“The Constitution’s a sacred document, but it is not a suicide pact. This is not hard for me. Due process is important, but at the end of the day, we are at war.” That’s a quote from South Carolina Republican Senator Lindsey Graham regarding his support for the “No Fly, No Buy” bills that failed in Congress. nytimes.com writer Carl Hulse highlighted Graham’s willingness indeed enthusiasm for throwing the Constitution under the proverbial bus in his article Gun Control Wall, Bolstered by Republicans, Shows a Crack.
It’s an entirely dubious theory, based entirely on the fact that some Republicans voted for their own “compromise” bills placing Americans on the government’s secret, unaccountable Terrorist Watch List; bills that made a stab at inserting due process into the deeply unconstitutional concept.
[Senator Mitch McConnell] allowed a competing alternative by Senator Ron Johnson, Republican of Wisconsin, that probably siphoned Republican votes from the Collins plan.
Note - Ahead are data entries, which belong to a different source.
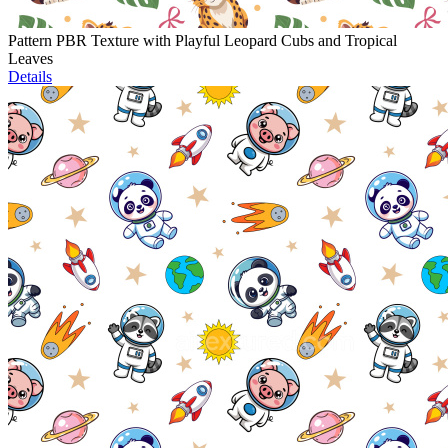
Pattern PBR Texture with Playful Leopard Cubs and Tropical
Leaves
Details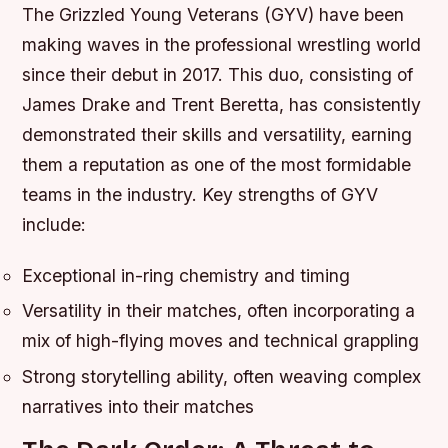
The Grizzled Young Veterans (GYV) have been
making waves in the professional wrestling world
since their debut in 2017. This duo, consisting of
James Drake and Trent Beretta, has consistently
demonstrated their skills and versatility, earning
them a reputation as one of the most formidable
teams in the industry.
Key strengths of GYV
include:
Exceptional in-ring chemistry and timing
Versatility in their matches, often incorporating a
mix of high-flying moves and technical grappling
Strong storytelling ability, often weaving complex
narratives into their matches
But the votes exposed a small universe of Republican senators who might eventually be willing to support gun restrictions in the interest of preventing terrorism, perhaps enough to eventually push a compromise proposal to the hallowed 60-vote level.
“The fact that terrorism has become intertwined with the gun issue puts greater pressure on Republican senators and Senator McConnell to get something done,” [New York Senator Chuck] Schumer said.
“Might eventually be willing?” Hulse is seeing things. But at least he saw one thing clearly: by voting against the compromise bill, Democrats placed political concerns above their concerns about “gun safety.” Like this:
As the Collins proposal gained steam after the defeat of other, more partisan proposals, Democrats discussed opposing it. They worried that strong Democratic backing would allow a handful of embattled Republicans the opportunity to cast a politically helpful gun safety vote even though no legislation would pass — an opportunity to “get well” on guns as it is known.
And so the compromise bill died, leaving both pro-gun rights Republicans and anti-gun right Democrats pretty much where they started. Gridlock! As designed by the Founding Fathers to prevent legislators from doing stupid things like removing rights from citizens without due process.
As for Hulse’s summation — “Perceiving a shift in congressional sentiment and a distinct political advantage, gun control advocates are not about to give up now” — I’ll leave you with a British aphorism: pull the other one, it’s got bells on it.